“When she could hide him [Moses] no longer she took for him a basket made of bulrushes and daubed it with bitumen and pitch. She put the child in it and placed it among the reeds by the river bank.” Exodus 2:3
A mother’s love for her child is an amazing thing. We will defend our children at any cost. But sometimes the best way to protect them is to let them go.
Moses had grown too large to stay hidden any more. The officials were bound to find him sooner or later. Now we have no way of knowing what his mother was thinking. Was she hoping that he would float to a safe distant city down the river where a kindly farmer would find him? Did she actually have the princess in mind when she put him in the reeds? We have no way of knowing what her ultimate hope was for her precious son. But we do know this; in order to keep him alive, she had to let him go. And we can only imagine the pain that must have caused her. Yet she still had hope. Hope in her God that He would protect this son that was so obviously special. He had survived those three months without being discovered and immediately killed that was no small feat. God had managed to keep him alive this long, perhaps He would continue to bless little Moses and keep him alive long enough to find a new family to care for him.
I doubt that she could have imagined what came next. The audacity of hoping that not only by letting him go, he would end up coming back to her and she would get PAID to do the very thing she wanted to do in the first place. Mother her child. But beyond that, to then be able to watch him grow and flourish while living in the palace as the Pharoah’s grandson! He was right under the nose that had been trying to kill him in the first place.
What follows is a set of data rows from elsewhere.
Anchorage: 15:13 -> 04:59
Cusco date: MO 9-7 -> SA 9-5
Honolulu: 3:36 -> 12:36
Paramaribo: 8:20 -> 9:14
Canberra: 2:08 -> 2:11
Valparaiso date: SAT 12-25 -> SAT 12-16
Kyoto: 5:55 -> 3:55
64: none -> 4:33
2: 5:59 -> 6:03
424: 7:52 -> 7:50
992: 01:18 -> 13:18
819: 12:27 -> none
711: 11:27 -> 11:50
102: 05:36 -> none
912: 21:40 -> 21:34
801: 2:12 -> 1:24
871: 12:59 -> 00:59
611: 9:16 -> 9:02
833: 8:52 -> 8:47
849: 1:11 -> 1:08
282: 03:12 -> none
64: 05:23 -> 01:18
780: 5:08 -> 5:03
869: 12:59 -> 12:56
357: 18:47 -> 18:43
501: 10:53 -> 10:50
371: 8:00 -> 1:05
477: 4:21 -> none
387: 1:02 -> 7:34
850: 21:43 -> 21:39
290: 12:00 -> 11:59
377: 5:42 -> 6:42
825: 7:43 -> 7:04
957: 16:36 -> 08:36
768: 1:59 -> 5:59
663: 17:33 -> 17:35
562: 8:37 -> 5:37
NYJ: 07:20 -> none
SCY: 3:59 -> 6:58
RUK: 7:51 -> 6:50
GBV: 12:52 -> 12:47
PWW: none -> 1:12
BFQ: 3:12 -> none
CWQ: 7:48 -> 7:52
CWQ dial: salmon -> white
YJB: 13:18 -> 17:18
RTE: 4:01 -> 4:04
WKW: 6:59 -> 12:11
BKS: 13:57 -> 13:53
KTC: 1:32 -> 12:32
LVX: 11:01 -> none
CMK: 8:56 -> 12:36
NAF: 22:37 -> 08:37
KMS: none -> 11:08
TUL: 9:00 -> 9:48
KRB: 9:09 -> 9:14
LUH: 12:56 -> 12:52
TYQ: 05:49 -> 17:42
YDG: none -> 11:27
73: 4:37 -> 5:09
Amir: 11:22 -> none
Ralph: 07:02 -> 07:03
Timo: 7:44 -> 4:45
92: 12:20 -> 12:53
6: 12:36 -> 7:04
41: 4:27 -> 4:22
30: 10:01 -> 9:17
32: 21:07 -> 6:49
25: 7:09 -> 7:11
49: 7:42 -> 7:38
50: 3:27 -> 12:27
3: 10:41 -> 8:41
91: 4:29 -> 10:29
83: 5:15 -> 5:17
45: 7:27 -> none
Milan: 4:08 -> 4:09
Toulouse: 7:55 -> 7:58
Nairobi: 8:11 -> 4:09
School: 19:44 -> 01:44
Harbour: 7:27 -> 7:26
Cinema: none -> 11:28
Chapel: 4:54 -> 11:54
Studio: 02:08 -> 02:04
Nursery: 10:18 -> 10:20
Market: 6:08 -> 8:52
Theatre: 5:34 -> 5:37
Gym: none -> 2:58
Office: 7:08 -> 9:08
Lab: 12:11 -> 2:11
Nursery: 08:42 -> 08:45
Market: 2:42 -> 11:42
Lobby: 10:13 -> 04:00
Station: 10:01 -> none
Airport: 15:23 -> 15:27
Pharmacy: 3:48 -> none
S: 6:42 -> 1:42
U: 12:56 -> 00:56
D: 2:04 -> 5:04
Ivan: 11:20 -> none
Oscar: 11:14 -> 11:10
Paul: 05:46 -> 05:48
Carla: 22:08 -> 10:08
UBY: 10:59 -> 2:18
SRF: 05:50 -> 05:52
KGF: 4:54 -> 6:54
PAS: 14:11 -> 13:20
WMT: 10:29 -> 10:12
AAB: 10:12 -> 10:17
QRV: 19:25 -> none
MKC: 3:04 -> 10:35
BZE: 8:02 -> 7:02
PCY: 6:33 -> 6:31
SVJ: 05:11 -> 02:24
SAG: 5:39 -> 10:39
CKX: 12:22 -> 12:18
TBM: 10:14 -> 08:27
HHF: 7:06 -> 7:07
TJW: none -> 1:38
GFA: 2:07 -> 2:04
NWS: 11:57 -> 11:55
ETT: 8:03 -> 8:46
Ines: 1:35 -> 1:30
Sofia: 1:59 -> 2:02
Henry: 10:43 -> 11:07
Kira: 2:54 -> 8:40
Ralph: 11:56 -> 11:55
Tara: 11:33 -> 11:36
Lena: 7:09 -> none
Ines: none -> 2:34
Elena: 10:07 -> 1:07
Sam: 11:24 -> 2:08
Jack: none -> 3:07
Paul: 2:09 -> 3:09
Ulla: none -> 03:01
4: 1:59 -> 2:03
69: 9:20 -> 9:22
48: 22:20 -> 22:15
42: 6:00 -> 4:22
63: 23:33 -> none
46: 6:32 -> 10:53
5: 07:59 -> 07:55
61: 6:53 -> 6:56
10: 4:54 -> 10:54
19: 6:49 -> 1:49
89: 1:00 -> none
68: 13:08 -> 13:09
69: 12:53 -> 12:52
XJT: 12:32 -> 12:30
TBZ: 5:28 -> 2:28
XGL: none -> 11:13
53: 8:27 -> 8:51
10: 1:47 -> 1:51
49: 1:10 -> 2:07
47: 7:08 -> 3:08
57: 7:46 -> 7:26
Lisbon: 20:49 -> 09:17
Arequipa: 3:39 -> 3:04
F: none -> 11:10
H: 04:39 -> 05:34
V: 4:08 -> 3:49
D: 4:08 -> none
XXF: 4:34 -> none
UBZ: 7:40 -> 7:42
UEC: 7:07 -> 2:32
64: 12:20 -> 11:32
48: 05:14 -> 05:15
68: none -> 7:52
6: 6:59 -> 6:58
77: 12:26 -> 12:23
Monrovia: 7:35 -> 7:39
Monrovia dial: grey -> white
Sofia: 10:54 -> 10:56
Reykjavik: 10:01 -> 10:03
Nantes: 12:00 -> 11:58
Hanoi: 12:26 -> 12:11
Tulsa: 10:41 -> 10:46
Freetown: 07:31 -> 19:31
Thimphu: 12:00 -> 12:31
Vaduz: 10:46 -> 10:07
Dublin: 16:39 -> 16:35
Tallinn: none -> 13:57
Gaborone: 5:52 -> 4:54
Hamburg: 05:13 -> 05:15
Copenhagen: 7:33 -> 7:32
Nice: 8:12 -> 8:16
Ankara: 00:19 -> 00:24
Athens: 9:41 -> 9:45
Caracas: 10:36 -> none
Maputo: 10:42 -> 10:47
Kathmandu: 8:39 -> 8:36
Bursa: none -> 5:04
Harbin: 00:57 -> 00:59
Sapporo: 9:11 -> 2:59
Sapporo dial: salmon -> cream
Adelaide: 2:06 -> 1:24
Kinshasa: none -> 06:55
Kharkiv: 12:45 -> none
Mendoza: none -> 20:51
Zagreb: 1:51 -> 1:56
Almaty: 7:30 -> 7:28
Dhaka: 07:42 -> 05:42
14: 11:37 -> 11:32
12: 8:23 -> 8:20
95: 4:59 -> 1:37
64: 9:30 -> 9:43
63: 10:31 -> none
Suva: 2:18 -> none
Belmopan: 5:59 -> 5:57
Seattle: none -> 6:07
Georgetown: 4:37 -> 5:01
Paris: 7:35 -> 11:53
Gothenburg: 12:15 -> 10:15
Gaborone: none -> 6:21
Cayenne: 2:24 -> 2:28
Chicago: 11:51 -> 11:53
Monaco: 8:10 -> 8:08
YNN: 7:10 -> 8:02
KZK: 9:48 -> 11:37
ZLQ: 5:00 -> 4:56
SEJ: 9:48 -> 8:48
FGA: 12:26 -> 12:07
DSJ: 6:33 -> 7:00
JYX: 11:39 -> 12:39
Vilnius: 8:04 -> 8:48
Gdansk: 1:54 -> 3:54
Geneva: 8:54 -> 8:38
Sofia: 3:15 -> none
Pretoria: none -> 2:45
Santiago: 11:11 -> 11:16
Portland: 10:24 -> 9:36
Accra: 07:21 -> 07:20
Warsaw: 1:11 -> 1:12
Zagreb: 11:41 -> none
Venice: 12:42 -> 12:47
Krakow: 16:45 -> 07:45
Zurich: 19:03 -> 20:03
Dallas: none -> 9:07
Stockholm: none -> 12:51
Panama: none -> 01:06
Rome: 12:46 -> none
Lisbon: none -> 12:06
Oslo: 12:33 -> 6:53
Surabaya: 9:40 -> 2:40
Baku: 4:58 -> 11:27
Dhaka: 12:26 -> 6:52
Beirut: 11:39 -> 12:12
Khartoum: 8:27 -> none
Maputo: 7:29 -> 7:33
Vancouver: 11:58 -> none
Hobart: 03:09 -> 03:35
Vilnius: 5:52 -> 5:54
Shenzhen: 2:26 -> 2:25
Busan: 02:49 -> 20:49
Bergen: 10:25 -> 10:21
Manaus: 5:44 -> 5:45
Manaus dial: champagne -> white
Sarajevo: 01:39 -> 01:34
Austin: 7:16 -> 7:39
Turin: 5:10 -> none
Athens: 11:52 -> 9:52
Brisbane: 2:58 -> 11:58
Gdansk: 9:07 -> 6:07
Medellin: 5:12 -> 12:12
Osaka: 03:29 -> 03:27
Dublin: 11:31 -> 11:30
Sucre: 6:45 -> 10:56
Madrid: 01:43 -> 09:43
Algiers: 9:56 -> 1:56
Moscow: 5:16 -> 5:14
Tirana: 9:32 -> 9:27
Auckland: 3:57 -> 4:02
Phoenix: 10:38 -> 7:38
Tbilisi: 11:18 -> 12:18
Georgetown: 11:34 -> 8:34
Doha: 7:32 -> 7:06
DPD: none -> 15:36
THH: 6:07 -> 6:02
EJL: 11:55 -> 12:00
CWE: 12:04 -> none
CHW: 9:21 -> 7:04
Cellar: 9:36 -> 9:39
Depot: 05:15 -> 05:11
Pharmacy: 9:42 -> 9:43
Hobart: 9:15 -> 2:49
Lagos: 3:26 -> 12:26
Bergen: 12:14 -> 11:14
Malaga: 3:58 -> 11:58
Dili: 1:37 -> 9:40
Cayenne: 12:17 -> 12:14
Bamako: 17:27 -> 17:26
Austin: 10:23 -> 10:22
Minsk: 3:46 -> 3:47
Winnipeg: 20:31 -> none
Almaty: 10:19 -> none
We all have things in our lives that are REALLY hard to give up. Things that mean the whole world to us. Things that are so much a part of ourselves that it hurts when we let them go, Moses was her child, he was her flesh and blood. He was a part of her heart living outside her body. But in order to see him even have a chance at life, she had to let him go. And I believe that she clung to that audacious hope that somehow he would survive and she would get to see him again before she died. But even if she didn’t, she would know in her heart that she did everything she could to help him survive.